İstanbul Valisi’ni ve İstanbul Emniyet Müdürü’nü, provokasyon yapmakla suçluyorlar. İstanbul Valisi de İstanbul Emniyet Müdürü de çeşitli görevler yaparak başarıyla bu görevlere gelmiş kişiler ve devlet adamlarıdır. Demokratik protesto hakkını kullananlarla şiddete bulaşanlar arasında ayrım yapma konusunda özen göstermeye çalışmışlardır. Günlerdir uykusuz kalarak Özgür Özel’in kontrolsüz ve sorumsuz çağrıları karşısında vandallık yapan, polise balta atan, üzerine asit fırlatan, küfreden, şiddet uygulayan kişilerin şiddetinden öncelikli orada demokratik protesto hakkını kullanan gençleri ve vatandaşları korumaya çalışmışlar; daha sonra da bütün vatandaşlarımızı korumaya çalışmışlardır.”

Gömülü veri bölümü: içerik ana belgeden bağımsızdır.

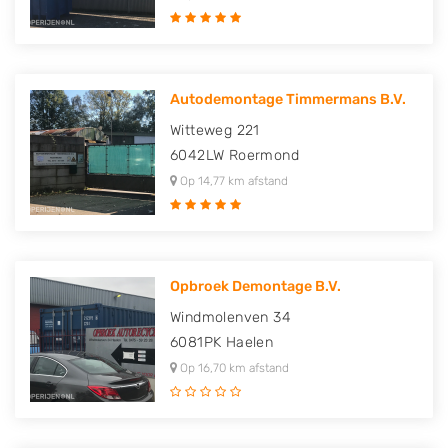
Autodemontage Timmermans B.V.
Witteweg 221
6042LW
Roermond
Op 14,77 km afstand
Opbroek Demontage B.V.
Windmolenven 34
6081PK
Haelen
Op 16,70 km afstand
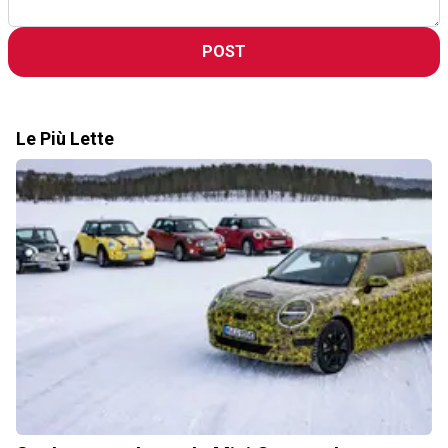
POST
Le Più Lette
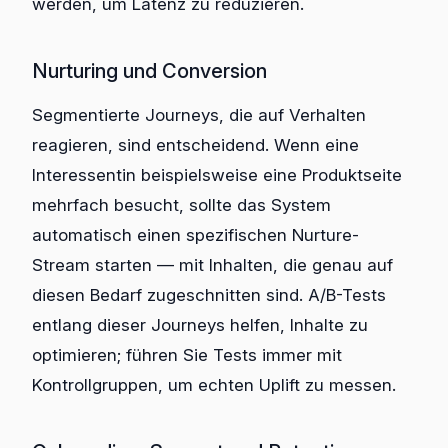
werden, um Latenz zu reduzieren.
Nurturing und Conversion
Segmentierte Journeys, die auf Verhalten
reagieren, sind entscheidend. Wenn eine
Interessentin beispielsweise eine Produktseite
mehrfach besucht, sollte das System
automatisch einen spezifischen Nurture-
Stream starten — mit Inhalten, die genau auf
diesen Bedarf zugeschnitten sind. A/B-Tests
entlang dieser Journeys helfen, Inhalte zu
optimieren; führen Sie Tests immer mit
Kontrollgruppen, um echten Uplift zu messen.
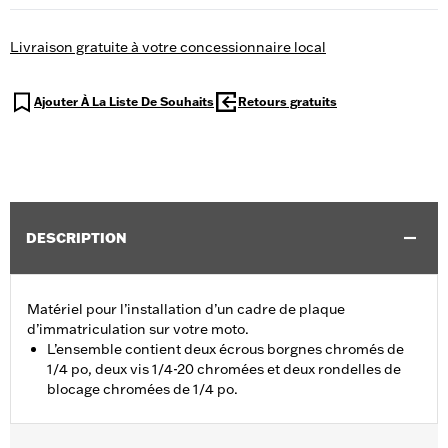
Livraison gratuite à votre concessionnaire local
Ajouter À La Liste De Souhaits
Retours gratuits
DESCRIPTION
Matériel pour l’installation d’un cadre de plaque
d’immatriculation sur votre moto.
L’ensemble contient deux écrous borgnes chromés de
1/4 po, deux vis 1/4-20 chromées et deux rondelles de
blocage chromées de 1/4 po.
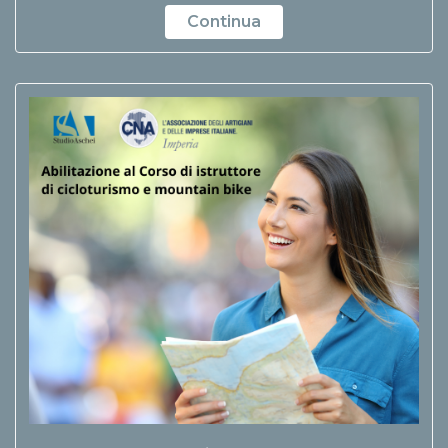
Continua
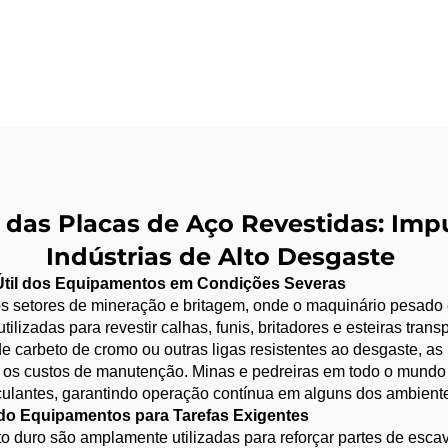
de Cromo pa
Desgaste de Ba
Grizzly
 das Placas de Aço Revestidas: Imp
Indústrias de Alto Desgaste
 Útil dos Equipamentos em Condições Severas
os setores de mineração e britagem, onde o maquinário pesado 
lizadas para revestir calhas, funis, britadores e esteiras tran
e carbeto de cromo ou outras ligas resistentes ao desgaste, as
 e os custos de manutenção. Minas e pedreiras em todo o mund
culantes, garantindo operação contínua em alguns dos ambiente
do Equipamentos para Tarefas Exigentes​
o duro são amplamente utilizadas para reforçar partes de escava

“Bu kadar gün geçtikten sonra biz herkese sağduyulu olmayı tavsiye ediyoruz”
“Hangi fikirden olursa olsun üniversitedeki kardeşlerimize genç arkadaşlarımız Türkiye’de hangi partiyi tutarsanız tutun hangi meşrepten ve mezhepten olursanız olun adlarımız farklı olabilir ama hepimizin soyadı Türkiye Cumhuriyeti’dir” diyen Çelik, şöyle konuştu:
“Karşıt fikirlerdeyiz diye birbirine fiziki saldırı yapan üniversitedeki genç kardeşlerimize de söylüyorum oturun çimlerin üzerine karşılıklı olarak fikirlerinizi tartışın. Bu kadar gün geçtikten sonra biz herkese sağduyulu olmayı tavsiye ediyoruz. Özellikle demokratik haklarını kullanan genç arkadaşlarımıza şunu söylemek isterim kesinlikle birbirinize karşı husumetle bakmayın birbirinizden bakmayın kimin sizin nereden kitap alacağınızı karışmasına müsaade etmeyin sizin hangi kahveyi içeceğinize karışmasına müsaade etmeyin. Hiç kimsenin annesine babasına eşine çoluğuna çocuğuna şahsına dönük olarak kötü söz ve hakaret ifadesi kullanılmamalıdır."